## [To do]
Whenever a line in the data below includes the string "jardin", copy it out.
** Opening Extracted records block **
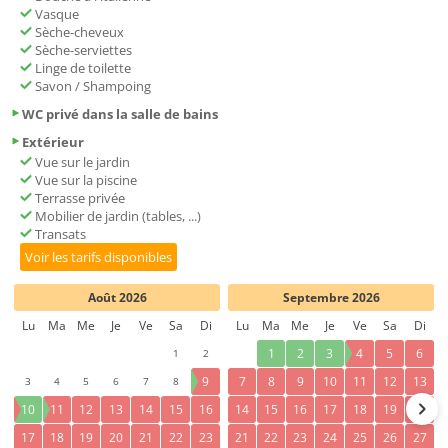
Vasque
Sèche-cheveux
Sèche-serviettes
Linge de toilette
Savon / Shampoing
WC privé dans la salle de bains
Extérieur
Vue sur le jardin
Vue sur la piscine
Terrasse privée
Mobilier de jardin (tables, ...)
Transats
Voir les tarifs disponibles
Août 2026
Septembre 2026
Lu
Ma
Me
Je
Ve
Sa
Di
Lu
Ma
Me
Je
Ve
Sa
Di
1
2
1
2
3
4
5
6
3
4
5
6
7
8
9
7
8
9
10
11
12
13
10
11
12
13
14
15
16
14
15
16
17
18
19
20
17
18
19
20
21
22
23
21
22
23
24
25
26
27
** Closing Extracted records block **
** Opening Extracted records block **
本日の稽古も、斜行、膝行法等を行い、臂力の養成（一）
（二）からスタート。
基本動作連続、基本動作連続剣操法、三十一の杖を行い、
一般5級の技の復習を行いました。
** Closing Extracted records block **
## [Exercise answer]
Vue sur le jardin
Mobilier de jardin (tables, ...)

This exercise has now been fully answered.